Font Size:  

“Okay, then,” Diaz replies, his smile very much plastered on his face. “Next week, Saturday, two in the morning. That’s when the transfers are done. Meet us at the private airport on Glenn Avenue.”

“We’ll be there, the large shipment in tow,” Duke murmurs. “Don’t even try to fuck me over, Diaz.” He spins around on his heels, and I follow behind him.

I have about a million things I want to say to him right now, but we’re in Dead Phoenix territory, and who knows what and where we’re being recorded. So, we don’t say shit. Silently, we walk through the halls, then outside toward the beater car we drove here in.

Sinking into the front seat, Duke starts the engine and begins to back away from the house. I turn to him to speak, but he shakes his head once, then mouths a single word—wired.

Fuck.

He’s right.

This car could be fucking wired. I look in the back seat, the sick feeling crawling up my throat at the sight of it being empty. I left those fucking women there. Left them with Diaz to live a life of hell. Leaving me with more notches on my fucking soul.

Once we’re back at Logan’s, Duke jerks his chin toward me. “My clubhouse,” he states. “We’ll celebrate.” But his tone is anything but celebratory.

I don’t say anything. Jerking my chin, I make my way toward my bike, climb on, and lift my hand in a wave just as Logan emerges from his infested shithole. I’m sure Duke will talk to him, but I can’t be anywhere near him.

Logan’s a fucking fed. He’s known this shit was going on, and he’s done nothing, absolutely nothing, to stop it… neither has his partner, Stoker. I understand he wants to get the biggest fish, but at the same time, he’s allowed dozens, if not hundreds, of women to be sold into slavery. Most of them were probably sold into sexual slavery, and by now, they’re likely all dead.

Fucking dead.

I hate myself for handing off three more to add to their body count. This whole thing is fucked. Every second of it.

Glancing at my watch, I hiss at the time. It’s a lot later than I thought it would be. I hope Reese is okay. It’s her first day here, and I should be with her, but this shit is more important—at least right now.

Walking into the Hell’s Souls clubhouse, I sink down on one of the chairs in the corner. I don’t even know if I want a drink at this point. I just need a fucking minute to breathe. I place my phone on the pub table, let out a sigh, and lace my fingers together as I tip my head down.

It isn’t long, maybe fifteen minutes, until I hear a heavy groan and the sound of a beer bottle hitting the table in front of me. Lifting my head, I give him a smirk. Duke is already sitting across from me, Bond on his left, three beer bottles in front of us.

Against my better judgment, I reach for a bottle and lift it to my lips. Sucking in a deep breath, I take a long pull, then set it down in front of them. Slowly, I peel the label, not sure what to say.
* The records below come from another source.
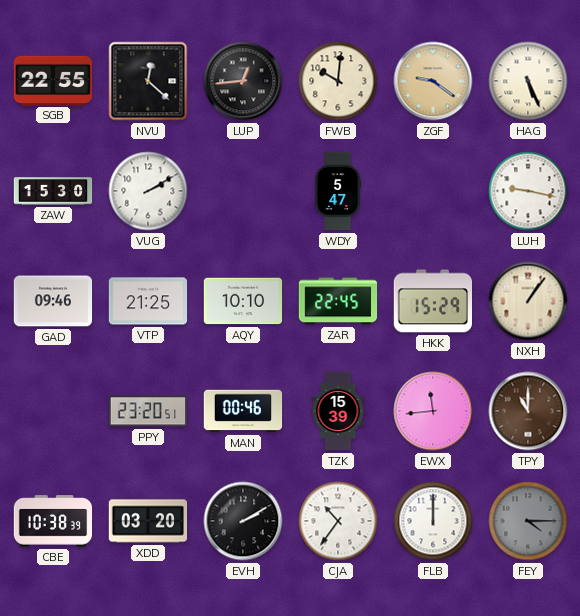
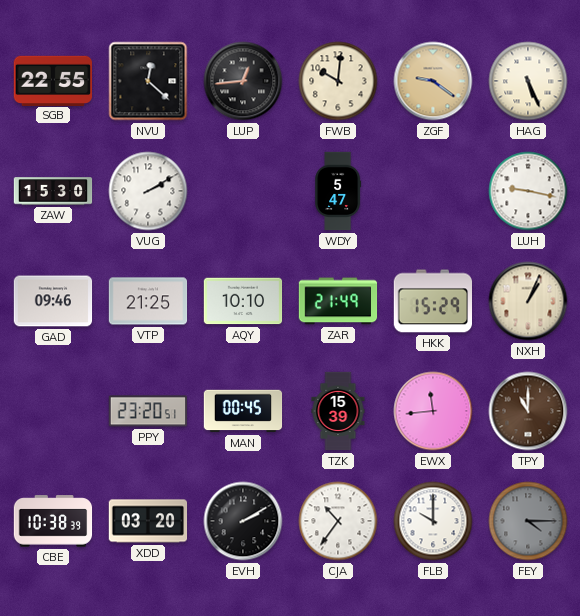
ZAR: 22:45 -> 21:49
NXH: 1:06 -> 1:04
MAN: 00:46 -> 00:45
FLB: 12:00 -> 10:00
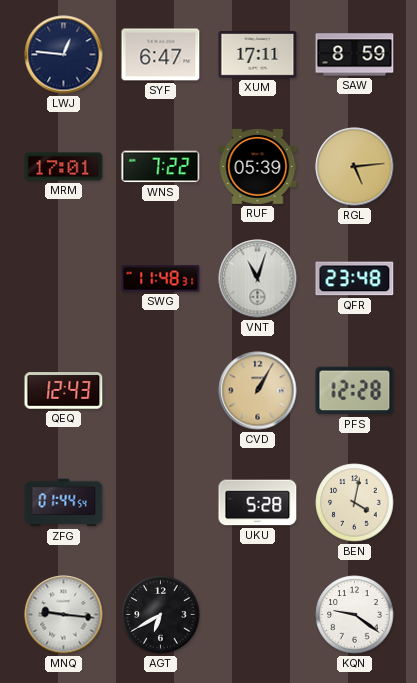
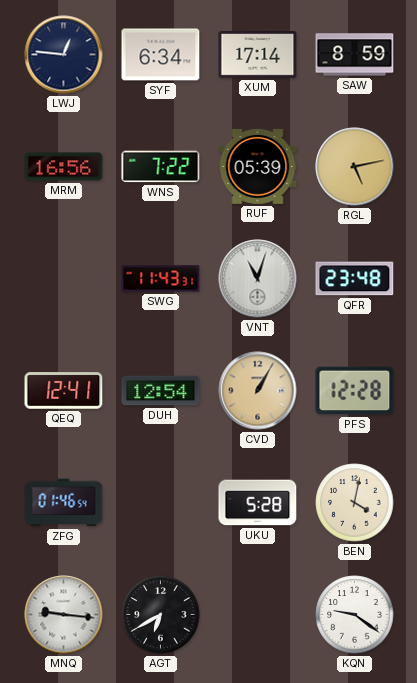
SYF: 6:47 -> 6:34
XUM: 17:11 -> 17:14
MRM: 17:01 -> 16:56
RGL: 5:14 -> 5:13
SWG: 11:48 -> 11:43
QEQ: 12:43 -> 12:41
DUH: none -> 12:54
ZFG: 01:44 -> 01:46
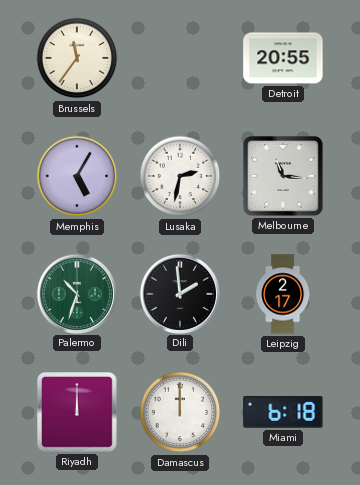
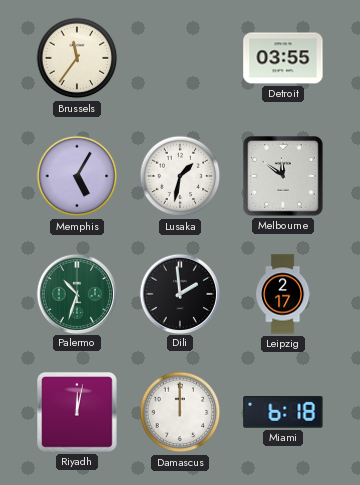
Detroit: 20:55 -> 03:55
Lusaka: 2:32 -> 1:32
Melbourne: 11:16 -> 11:51
Riyadh: 12:00 -> 12:02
“What the fuck happens now?” I demand.

Bond smiles. “We make a plan. Fuck Diaz and all of the Dead Phoenix. They’re too big, too strong, and too goddamn dirty. Plus, they think they’re untouchable, which really pisses me off. They need to be eradicated.”

“Fuck them, for sure,” I grunt. “What is your idea?” I ask.

Duke leans back, lifting the bottle of beer to his lips. I watch him while I wait for whatever it is he’s going to tell me.

REESE

I wait.

And then I wait some more.

Afternoon turns to evening and then to night. As I stare out the back sliding glass door, I wonder if this is how it will be. I knew it would be this way, but I had hoped I’d have at least a week or two after I came back, not days.

But this is the Devil’s Hellions, and I know they work on a timetable of warp speed, so it would not surprise me if he’s back at his clubhouse partying and already forgetting me and this baby, sitting at home, locked down. Or maybe he remembers us, knows exactly where we are and that we can’t come to him without fair warning.

Well. This sucks—majorly. I hate myself completely already for coming here. I should have stayed back in Phoenix, or maybe run farther away. But when I look toward the front door, I let out a sigh.

He has four men protecting me. Standing by to guard me, to kill for me, to die for me at any given moment. I need to stop acting like a big baby and be thankful and grateful for all he’s done for us. Which is a lot. Even if he promised to be home, yet is not.

Home.

I need to not think about this place as my home. Because it’s not. I have a house just a few miles away. If the bank hasn’t foreclosed on it by now. They probably have, and all my things are tossed in a dumpster, never to be seen again.

Finding another movie to watch on television, I let out a sigh when it starts. Not because I don’t want to watch the movie, but mainly because I want things to be… good. I thought this was a start, but it looks like it’s more of a status quo.